I served as lector during the first service and fellowshipped with members during the breakfast preceding Sunday School. After attending the 10:45 a.m. service I journeyed with the youth department to Frankie’s Fun Park. Those two experiences outside of the pulpit reminded me that “ministry” is always taking place. We are ministering and being ministered to when we listen to a senior talk about canning and pruning a tree to bear more fruit, or when we are present with a group of teenagers during a game of Laser Tag. During the trip I asked the young people about their hopes and dreams, and we discussed how they could accomplish their goals. One of the students prayed before we departed and another prayed upon our return. I was thankful that I could join in on those prayers and sense the presence of the Holy Spirit.

Saturday, May 22, 2010

Blessing the Bicycle

Luke Wetzel, Durham, N.C.

Probably my greatest privilege this week was to lead a group of people in blessing Charlie's bicycle. Charlie is a regular attendee at the three-times-weekly prayer service at Urban Ministries of Durham. The service is a remarkable gathering where people share the many blessings in their lives and those things for which the feel called to pray. Charlie has an joyful and infectious passion for God. He told the group that he had been praying for a bicycle for a couple weeks. Finally he got to spend a few hours working at the Durham Bicycle Cooperative and through his efforts received a mountain bike of his very own. After the service a group of us went out to the parking lot and prayed over his bicycle.

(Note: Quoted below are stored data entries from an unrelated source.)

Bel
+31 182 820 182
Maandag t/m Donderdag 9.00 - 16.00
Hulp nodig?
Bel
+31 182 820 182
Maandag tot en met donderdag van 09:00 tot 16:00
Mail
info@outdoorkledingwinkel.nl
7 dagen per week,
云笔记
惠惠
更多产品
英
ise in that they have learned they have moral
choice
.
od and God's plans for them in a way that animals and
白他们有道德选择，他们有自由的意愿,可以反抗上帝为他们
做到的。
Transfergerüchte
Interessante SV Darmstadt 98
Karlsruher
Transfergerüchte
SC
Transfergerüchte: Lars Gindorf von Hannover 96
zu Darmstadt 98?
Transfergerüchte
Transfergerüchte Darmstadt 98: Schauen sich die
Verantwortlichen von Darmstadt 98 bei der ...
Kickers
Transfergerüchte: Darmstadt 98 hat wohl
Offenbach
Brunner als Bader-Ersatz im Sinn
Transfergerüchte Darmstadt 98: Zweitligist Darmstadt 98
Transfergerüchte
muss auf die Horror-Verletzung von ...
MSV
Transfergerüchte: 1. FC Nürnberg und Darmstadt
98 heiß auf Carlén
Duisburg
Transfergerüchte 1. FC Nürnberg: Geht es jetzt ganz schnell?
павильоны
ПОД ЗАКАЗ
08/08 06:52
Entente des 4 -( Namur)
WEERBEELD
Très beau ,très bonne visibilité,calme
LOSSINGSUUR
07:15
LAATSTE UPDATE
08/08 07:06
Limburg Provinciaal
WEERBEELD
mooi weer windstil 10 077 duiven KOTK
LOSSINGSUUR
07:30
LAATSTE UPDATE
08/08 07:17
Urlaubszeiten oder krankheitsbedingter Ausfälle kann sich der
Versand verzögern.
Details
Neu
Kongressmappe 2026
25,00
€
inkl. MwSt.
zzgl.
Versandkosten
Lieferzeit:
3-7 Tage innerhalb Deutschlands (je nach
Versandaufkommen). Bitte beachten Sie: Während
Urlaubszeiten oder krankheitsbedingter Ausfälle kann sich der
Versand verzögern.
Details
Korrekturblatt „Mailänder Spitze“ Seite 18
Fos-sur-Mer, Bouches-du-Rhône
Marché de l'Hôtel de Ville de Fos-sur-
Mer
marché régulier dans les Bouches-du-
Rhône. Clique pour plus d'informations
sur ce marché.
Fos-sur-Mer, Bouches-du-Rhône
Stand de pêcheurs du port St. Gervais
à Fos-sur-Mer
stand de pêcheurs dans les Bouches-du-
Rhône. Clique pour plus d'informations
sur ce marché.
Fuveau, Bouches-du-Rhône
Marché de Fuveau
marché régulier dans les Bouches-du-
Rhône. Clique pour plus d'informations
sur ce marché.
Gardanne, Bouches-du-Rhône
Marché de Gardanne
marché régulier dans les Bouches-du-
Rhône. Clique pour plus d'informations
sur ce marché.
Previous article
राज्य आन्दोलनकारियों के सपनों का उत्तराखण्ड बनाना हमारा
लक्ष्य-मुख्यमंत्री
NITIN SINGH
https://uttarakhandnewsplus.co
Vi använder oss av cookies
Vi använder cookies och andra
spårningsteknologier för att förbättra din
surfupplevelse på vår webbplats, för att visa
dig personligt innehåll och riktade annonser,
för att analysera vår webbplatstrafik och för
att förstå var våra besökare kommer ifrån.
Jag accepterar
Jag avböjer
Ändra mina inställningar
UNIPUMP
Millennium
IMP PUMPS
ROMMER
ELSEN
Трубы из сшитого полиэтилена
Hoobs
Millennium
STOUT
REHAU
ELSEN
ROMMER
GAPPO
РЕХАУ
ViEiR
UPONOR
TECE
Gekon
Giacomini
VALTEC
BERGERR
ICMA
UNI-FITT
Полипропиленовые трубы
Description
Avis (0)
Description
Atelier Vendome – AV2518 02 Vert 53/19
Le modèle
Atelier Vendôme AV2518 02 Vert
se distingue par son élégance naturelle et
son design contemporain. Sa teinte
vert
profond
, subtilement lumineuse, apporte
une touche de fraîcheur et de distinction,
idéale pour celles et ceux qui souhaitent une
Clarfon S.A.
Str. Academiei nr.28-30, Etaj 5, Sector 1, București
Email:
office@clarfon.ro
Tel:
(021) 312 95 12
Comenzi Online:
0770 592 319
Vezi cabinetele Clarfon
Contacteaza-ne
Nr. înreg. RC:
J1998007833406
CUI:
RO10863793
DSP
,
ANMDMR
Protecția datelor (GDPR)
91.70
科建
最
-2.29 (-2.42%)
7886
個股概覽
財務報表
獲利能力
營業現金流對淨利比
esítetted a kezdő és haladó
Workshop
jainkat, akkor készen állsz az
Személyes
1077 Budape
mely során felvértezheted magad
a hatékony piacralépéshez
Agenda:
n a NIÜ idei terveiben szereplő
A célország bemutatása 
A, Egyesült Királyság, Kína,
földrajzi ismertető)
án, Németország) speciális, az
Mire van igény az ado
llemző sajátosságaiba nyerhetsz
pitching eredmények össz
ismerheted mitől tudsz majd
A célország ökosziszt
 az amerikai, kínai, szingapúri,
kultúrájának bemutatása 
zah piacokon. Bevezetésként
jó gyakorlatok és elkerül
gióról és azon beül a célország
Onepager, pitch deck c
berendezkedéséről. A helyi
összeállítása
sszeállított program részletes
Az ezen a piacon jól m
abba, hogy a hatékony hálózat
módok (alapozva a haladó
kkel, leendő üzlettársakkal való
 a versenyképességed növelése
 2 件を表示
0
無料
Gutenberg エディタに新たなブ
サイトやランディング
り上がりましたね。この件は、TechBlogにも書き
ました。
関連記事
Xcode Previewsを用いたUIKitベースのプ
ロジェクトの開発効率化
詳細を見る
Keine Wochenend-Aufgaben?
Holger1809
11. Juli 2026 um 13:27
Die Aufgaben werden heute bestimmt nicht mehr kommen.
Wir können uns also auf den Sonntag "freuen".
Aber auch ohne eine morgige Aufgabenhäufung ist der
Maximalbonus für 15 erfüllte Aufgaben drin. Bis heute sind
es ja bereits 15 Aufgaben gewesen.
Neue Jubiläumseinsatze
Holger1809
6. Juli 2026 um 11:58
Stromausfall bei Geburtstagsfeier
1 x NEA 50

Here is something like what I said:

"This bicycle is a testament to prayer answered.

Almighty Father, through your providence Charlie has received this bicycle. We ask that you bless it, use it for the ministry that you have called Charlie to do. Help Charlie to keep it in good repair. Keep Charlie safe as he rides it. Guide and keep all of us on the roads and sidewalks of of our lives in service to you. We ask all these things in the name of your Son, Jesus Christ. Amen."

This may seem trivial, but I see it as anything but. Charlie's bicycle allows him significant mobility that he previously lacked. On his bicycle, Charlie is able to enjoy God's creation in a new way and go further to spread the hope that is within him for which he does not hesitate to share the reason.

Thursday, May 20, 2010


Luke Wetzel, Durham, N.C.

On Sunday I got to attend Duke's commencement exercises. Yesterday, on my third day at Urban Ministries of Durham I attended a graduation of a different sort. Eleven people graduated from UMD's HOPE/BELIEVE recovery program. These men and women had completed a rigorous five months of residence, classes, support groups, and service in the Urban Ministries shelter. Each were making plans for jobs, housing, and clean and sober life outside of the shelter. Some of them already had jobs and housing lined up, others were in process, one woman expressed the desire to learn to play the saxophone. The ceremony was inspiring. It featured an address by Duke Divinity preaching professor, Dr. Charles Campbell. Dr. Campbell reminded the graduates of the remarkable witness that their sobriety is to the power of God to overcome addiction, not only to drugs and alcohol, but to consumerism, to violence, to busyness. Todd, Victor, Wilbert, Jack, Robert, Mike, Lamont, Bobby, Kenneth, Thornton, and Monique still have a ways to go. Addicts don't talk about being "recovered," but "recovering." For them and for all of us there are temptations and challenges daily.

You can read about the event in the Durham Herald-Sun here.

Tuesday, May 18, 2010

Contributors, 2010

Jonathan Andersen, from Georgia, has just completed his first year of Divinity School and is serving at Peachtree Road UMC in Atlanta, Ga.

Luke Wetzel, from Kansas, has just completed his first year of Divinity School and is serving in one of our agency placements, Durham Urban Ministries.

Arlecia Simmons, from South Carolina, just completed her first year and is serving at Mt. Level Missionary Baptist Church in Durham, N.C. under the supervision of Dr. William C. Turner.

Robert Flowers, a pre-enrollment student from North Carolina will start at Duke Divinity School this fall and is serving at Centenary UMC in Clemmons, N.C.

John Bryant, from North Carolina, has just completed his second year and is serving at Salem UMC in Denver, N.C.